Agli occhi di molti polacchi – sostenitori del movimento e non – il nuovo volto dell’attivismo queer è quello di Margot Szutowicz, attivista non binaria arrestata ad agosto del 2020 con l’accusa di aver danneggiato il furgone di un militante antiabortista che mostrava degli slogan omofobi. I tentativi d’impedire l’arresto di Szutowicz hanno spinto la polizia a una dimostrazione di forza senza precedenti. Sui social network sono state pubblicate immagini di manifestanti e passanti trascinati per le strade. “Per molti polacchi Margot è un personaggio sconvolgente”, spiega Ambroziak. “Lei è diversa: non si preoccupa delle aspettative sul comportamento delle persone trans. Bestemmia, si veste come vuole e rivendica con insistenza i suoi diritti. Non è per niente umile ed educata”.

Giornalismo impegnato

In un momento in cui gli attivisti lgbt si fanno sentire sempre di più, il lavoro di Ambroziak potrebbe passare in secondo piano. Ma in un certo senso quello che fa è altrettanto radicale. Il suo obiettivo è spostare l’attenzione dagli individui queer alla comunità lgbt, con la sua cacofonia di voci, esperienze e prospettive. In questo modo le riporta al ruolo di componenti del tessuto sociale, invece di presentarle solo come eccezioni. “Non credo che il mio lavoro sia un’estensione dell’attivismo. Non è questo che dovrebbe fare il giornalismo. Cerco di dare voce a chi manifesta, ma anche alle persone le cui storie sono state trascurate”.
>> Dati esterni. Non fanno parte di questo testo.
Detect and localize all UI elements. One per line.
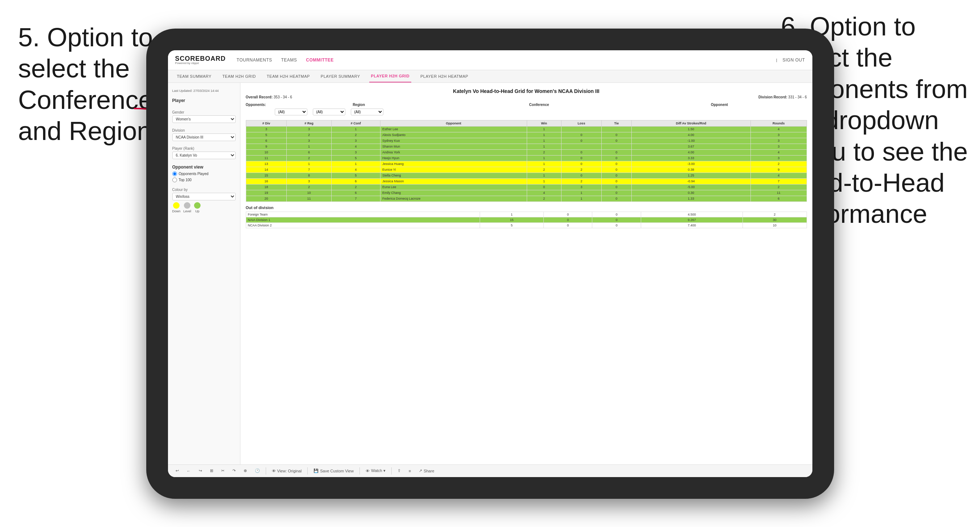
redo-button[interactable]: ↪ <box>197 468 204 474</box>
colour-by-section: Colour by Win/loss Down Level <box>172 188 235 213</box>
region-select[interactable]: (All) <box>275 108 307 115</box>
save-icon: 💾 <box>313 468 318 473</box>
conference-select[interactable]: (All) <box>313 108 345 115</box>
th-div: # Div <box>246 120 287 126</box>
filter-selects-row: (All) (All) (All) <box>275 108 807 115</box>
toolbar-sep-2 <box>307 467 308 475</box>
gender-label: Gender <box>172 110 235 114</box>
opponent-select[interactable]: (All) <box>351 108 383 115</box>
sign-out-link[interactable]: Sign out <box>782 57 805 63</box>
grid-button[interactable]: ⊞ <box>208 468 215 474</box>
nav-right: | Sign out <box>776 57 805 63</box>
colour-level-circle <box>184 202 191 209</box>
colour-by-select[interactable]: Win/loss <box>172 193 235 200</box>
th-loss: Loss <box>561 120 601 126</box>
th-conf: # Conf <box>331 120 380 126</box>
toolbar-sep-3 <box>360 467 360 475</box>
colour-level-label: Level <box>183 210 191 213</box>
h2h-table: # Div # Reg # Conf Opponent Win Loss Tie… <box>246 120 807 202</box>
th-reg: # Reg <box>287 120 331 126</box>
colour-down: Down <box>172 202 181 213</box>
colour-down-label: Down <box>172 210 181 213</box>
ood-row: Foreign Team 100 4.5002 <box>246 211 807 217</box>
colour-up-label: Up <box>195 210 199 213</box>
filter-row: Opponents: Region Conference Opponent <box>246 103 807 107</box>
cut-button[interactable]: ✂ <box>219 468 227 474</box>
ood-row: NAIA Division 1 1500 9.26730 <box>246 217 807 222</box>
division-select[interactable]: NCAA Division III <box>172 133 235 141</box>
player-section-title: Player <box>172 98 235 103</box>
opponent-filter: (All) <box>351 108 383 115</box>
opponents-label: Opponents: <box>246 103 266 107</box>
sec-nav-player-summary[interactable]: PLAYER SUMMARY <box>319 70 362 83</box>
logo: SCOREBOARD <box>175 56 226 62</box>
gender-select[interactable]: Women's <box>172 115 235 123</box>
table-row: 1311 Jessica Huang 100 -3.002 <box>246 161 807 167</box>
colour-by-label: Colour by <box>172 188 235 192</box>
sec-nav-player-h2h-heatmap[interactable]: PLAYER H2H HEATMAP <box>418 70 470 83</box>
content-area: Katelyn Vo Head-to-Head Grid for Women's… <box>240 83 812 464</box>
view-original-button[interactable]: 👁 View: Original <box>270 468 304 474</box>
table-row: 1585 Stella Cheng 100 1.254 <box>246 173 807 178</box>
table-row: 1822 Euna Lee 030 -5.002 <box>246 184 807 190</box>
undo-button[interactable]: ↩ <box>173 468 181 474</box>
conference-header: Conference <box>452 103 627 107</box>
overall-record: Overall Record: 353 - 34 - 6 <box>246 95 292 99</box>
nav-pipe: | <box>776 58 777 62</box>
menu-button[interactable]: ≡ <box>407 468 413 474</box>
region-header: Region <box>272 103 446 107</box>
last-updated: Last Updated: 27/03/2024 14:44 <box>172 88 235 93</box>
watch-button[interactable]: 👁 Watch ▾ <box>363 468 388 474</box>
table-row: 331 Esther Lee 1 1.504 <box>246 126 807 132</box>
colour-level: Level <box>183 202 191 213</box>
table-row: 1636 Jessica Mason 120 -0.947 <box>246 178 807 184</box>
nav-tournaments[interactable]: TOURNAMENTS <box>237 57 272 63</box>
player-rank-field: Player (Rank) 6. Katelyn Vo <box>172 146 235 159</box>
sec-nav-team-summary[interactable]: TEAM SUMMARY <box>175 70 213 83</box>
colour-up: Up <box>194 202 200 213</box>
colour-up-circle <box>194 202 200 209</box>
plus-button[interactable]: ⊕ <box>242 468 249 474</box>
th-diff: Diff Av Strokes/Rnd <box>632 120 751 126</box>
logo-subtitle: Powered by clippd <box>175 62 226 65</box>
colour-down-circle <box>173 202 180 209</box>
player-rank-label: Player (Rank) <box>172 146 235 151</box>
table-row: 522 Alexis Sudjianto 100 4.003 <box>246 132 807 138</box>
top-nav: SCOREBOARD Powered by clippd TOURNAMENTS… <box>168 50 812 70</box>
table-row: 1063 Andrea York 200 4.004 <box>246 149 807 155</box>
nav-teams[interactable]: TEAMS <box>281 57 297 63</box>
table-row: 19106 Emily Chang 410 0.3011 <box>246 190 807 196</box>
table-row: 1474 Eunice Yi 220 0.389 <box>246 167 807 173</box>
ood-row: NCAA Division 2 500 7.40010 <box>246 222 807 228</box>
tablet-device: SCOREBOARD Powered by clippd TOURNAMENTS… <box>146 29 834 499</box>
table-row: 633 Sydney Kuo 100 -1.003 <box>246 138 807 144</box>
th-opponent: Opponent <box>380 120 527 126</box>
table-row: 914 Sharon Mun 1 3.673 <box>246 144 807 149</box>
nav-committee[interactable]: COMMITTEE <box>306 57 334 63</box>
colour-circles: Down Level Up <box>172 202 235 213</box>
back-button[interactable]: ← <box>185 468 193 474</box>
tablet-screen: SCOREBOARD Powered by clippd TOURNAMENTS… <box>168 50 812 477</box>
clock-button[interactable]: 🕐 <box>253 468 262 474</box>
conference-filter: (All) <box>313 108 345 115</box>
eye-icon: 👁 <box>272 469 276 473</box>
upload-button[interactable]: ⇧ <box>395 468 403 474</box>
sidebar: Last Updated: 27/03/2024 14:44 Player Ge… <box>168 83 240 464</box>
logo-area: SCOREBOARD Powered by clippd <box>175 56 226 65</box>
secondary-nav: TEAM SUMMARY TEAM H2H GRID TEAM H2H HEAT… <box>168 70 812 83</box>
share-button[interactable]: ↗ Share <box>417 468 436 474</box>
division-record: Division Record: 331 - 34 - 6 <box>759 95 807 99</box>
division-field: Division NCAA Division III <box>172 129 235 141</box>
sec-nav-player-h2h-grid[interactable]: PLAYER H2H GRID <box>369 70 412 83</box>
player-rank-select[interactable]: 6. Katelyn Vo <box>172 152 235 159</box>
record-row: Overall Record: 353 - 34 - 6 Division Re… <box>246 95 807 99</box>
sec-nav-team-h2h-grid[interactable]: TEAM H2H GRID <box>221 70 258 83</box>
forward-button[interactable]: ↷ <box>230 468 238 474</box>
gender-field: Gender Women's <box>172 110 235 123</box>
radio-top100[interactable]: Top 100 <box>172 178 235 182</box>
share-icon: ↗ <box>419 468 422 473</box>
sec-nav-team-h2h-heatmap[interactable]: TEAM H2H HEATMAP <box>265 70 312 83</box>
save-custom-view-button[interactable]: 💾 Save Custom View <box>311 468 356 474</box>
filter-section: Opponents: Region Conference Opponent (A… <box>246 103 807 117</box>
radio-opponents-played[interactable]: Opponents Played <box>172 171 235 176</box>
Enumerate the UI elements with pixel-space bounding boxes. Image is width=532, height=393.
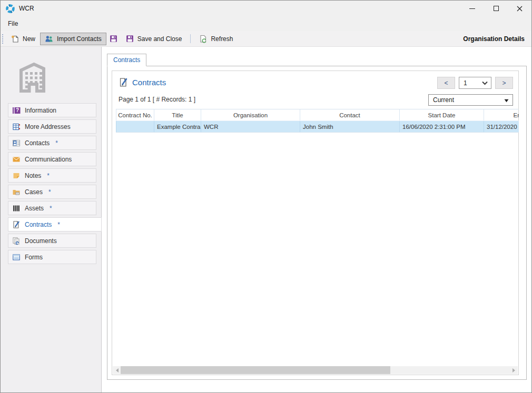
addresses-icon — [12, 123, 21, 131]
sidebar: ? Information More Addresses — [1, 47, 102, 393]
refresh-button[interactable]: Refresh — [194, 33, 238, 45]
organisation-building-icon — [13, 58, 51, 96]
import-contacts-button[interactable]: Import Contacts — [40, 33, 106, 45]
sidebar-item-label: Forms — [25, 254, 43, 261]
menu-bar: File — [1, 16, 531, 31]
envelope-icon — [12, 155, 21, 164]
documents-icon — [12, 237, 21, 245]
window-controls — [460, 1, 531, 16]
dropdown-arrow-icon — [504, 99, 509, 103]
contract-icon — [12, 220, 21, 229]
toolbar-separator — [190, 34, 191, 43]
column-header[interactable]: End Date — [484, 109, 519, 121]
sidebar-nav: ? Information More Addresses — [8, 103, 96, 266]
prev-page-button[interactable]: < — [437, 77, 455, 89]
tab-contracts[interactable]: Contracts — [107, 54, 146, 66]
grid-header-row: Contract No. Title Organisation Contact … — [116, 109, 519, 121]
table-row[interactable]: Example Contract WCR John Smith 16/06/20… — [116, 121, 519, 133]
sidebar-item-notes[interactable]: Notes * — [8, 168, 96, 183]
sidebar-item-label: Documents — [25, 237, 57, 245]
save-button[interactable] — [106, 33, 121, 45]
modified-asterisk: * — [55, 139, 58, 147]
sidebar-item-contracts[interactable]: Contracts * — [8, 217, 102, 231]
page-info: Page 1 of 1 [ # Records: 1 ] — [119, 96, 195, 103]
cell-end-date: 31/12/2020 5 — [484, 121, 519, 133]
cell-title: Example Contract — [154, 121, 201, 133]
note-icon — [12, 172, 21, 180]
cell-organisation: WCR — [201, 121, 300, 133]
sidebar-item-assets[interactable]: Assets * — [8, 201, 96, 215]
content-area: ? Information More Addresses — [1, 47, 531, 393]
modified-asterisk: * — [47, 172, 50, 179]
maximize-button[interactable] — [484, 1, 508, 16]
sidebar-item-information[interactable]: ? Information — [8, 103, 96, 117]
sidebar-item-label: Contracts — [25, 221, 52, 228]
barcode-icon — [12, 204, 21, 213]
save-icon — [109, 34, 118, 43]
close-icon — [517, 6, 523, 12]
people-icon — [45, 35, 54, 43]
scroll-left-icon — [114, 368, 119, 372]
save-and-close-label: Save and Close — [137, 35, 182, 43]
column-header[interactable]: Title — [154, 109, 201, 121]
column-header[interactable]: Start Date — [400, 109, 484, 121]
horizontal-scrollbar[interactable] — [113, 366, 518, 374]
scroll-right-icon — [513, 368, 517, 372]
filter-value: Current — [433, 96, 454, 104]
close-button[interactable] — [508, 1, 531, 16]
chevron-down-icon — [482, 81, 488, 85]
new-document-icon — [11, 35, 19, 43]
sidebar-item-label: Assets — [25, 205, 44, 212]
maximize-icon — [494, 6, 499, 11]
cell-start-date: 16/06/2020 2:31:00 PM — [400, 121, 484, 133]
sidebar-item-communications[interactable]: Communications — [8, 152, 96, 166]
cell-contact: John Smith — [300, 121, 400, 133]
filter-dropdown[interactable]: Current — [428, 94, 513, 106]
scroll-left-button[interactable] — [113, 366, 121, 374]
contracts-grid: Contract No. Title Organisation Contact … — [116, 109, 519, 133]
scroll-right-button[interactable] — [510, 366, 518, 374]
new-button[interactable]: New — [6, 33, 40, 45]
page-select-value: 1 — [464, 79, 467, 87]
next-page-button[interactable]: > — [495, 77, 513, 89]
toolbar: New Import Contacts — [1, 31, 531, 47]
column-header[interactable]: Organisation — [201, 109, 300, 121]
sidebar-item-label: More Addresses — [25, 123, 71, 130]
contracts-panel: Contracts < 1 > Page 1 of 1 [ # Records:… — [112, 70, 519, 375]
column-header[interactable]: Contract No. — [116, 109, 154, 121]
window-title: WCR — [19, 5, 34, 12]
minimize-icon — [469, 8, 475, 9]
sidebar-item-contacts[interactable]: Contacts * — [8, 136, 96, 150]
save-and-close-button[interactable]: Save and Close — [121, 33, 187, 45]
panel-heading: Contracts — [119, 77, 166, 87]
sidebar-item-label: Communications — [25, 156, 72, 163]
scrollbar-thumb[interactable] — [121, 366, 390, 374]
page-select[interactable]: 1 — [459, 77, 491, 89]
sidebar-item-documents[interactable]: Documents — [8, 234, 96, 248]
title-bar: WCR — [1, 1, 531, 16]
contract-icon — [119, 77, 129, 87]
sidebar-item-label: Contacts — [25, 139, 50, 147]
minimize-button[interactable] — [460, 1, 484, 16]
sidebar-item-cases[interactable]: Cases * — [8, 185, 96, 199]
save-icon — [125, 34, 134, 43]
contact-card-icon — [12, 139, 21, 147]
sidebar-item-more-addresses[interactable]: More Addresses — [8, 119, 96, 134]
modified-asterisk: * — [57, 221, 60, 228]
import-contacts-label: Import Contacts — [57, 35, 102, 43]
svg-text:?: ? — [16, 107, 19, 113]
modified-asterisk: * — [48, 188, 51, 196]
menu-file[interactable]: File — [4, 18, 22, 29]
sidebar-item-label: Information — [25, 107, 56, 114]
folder-icon — [12, 188, 21, 196]
sidebar-item-forms[interactable]: Forms — [8, 250, 96, 264]
sidebar-item-label: Cases — [25, 188, 43, 196]
app-logo-icon — [6, 4, 15, 13]
modified-asterisk: * — [50, 205, 52, 212]
toolbar-grip — [2, 34, 3, 44]
app-window: WCR File New — [0, 0, 532, 393]
form-icon — [12, 253, 21, 261]
context-title: Organisation Details — [463, 35, 525, 43]
column-header[interactable]: Contact — [300, 109, 400, 121]
contracts-tab-page: Contracts < 1 > Page 1 of 1 [ # Records:… — [107, 66, 527, 380]
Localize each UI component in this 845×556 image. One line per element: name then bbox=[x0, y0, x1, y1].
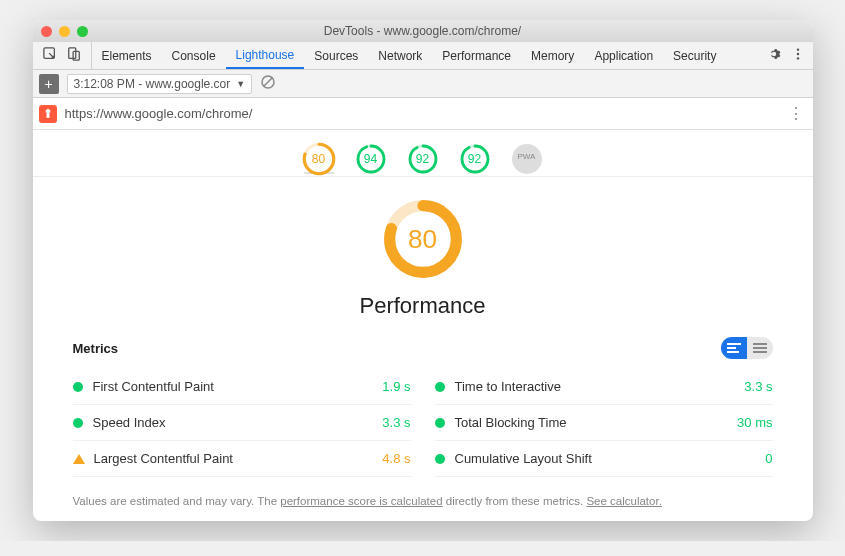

Ambroziak si descrive comunque come una persona “allergica alla mancanza di libertà”. “Di sicuro il mio è un giornalismo impegnato”, ammette. “La redazione di OKO.press si schiera contro la falsa obiettività dei mezzi d’informazione più diffusi, che forniscono una piattaforma alle visioni discriminatorie, non scientifiche ed estremiste in nome dell’‘equilibrio’. Noi siamo diversi. I diritti umani e le istituzioni democratiche sono il nostro punto di partenza”.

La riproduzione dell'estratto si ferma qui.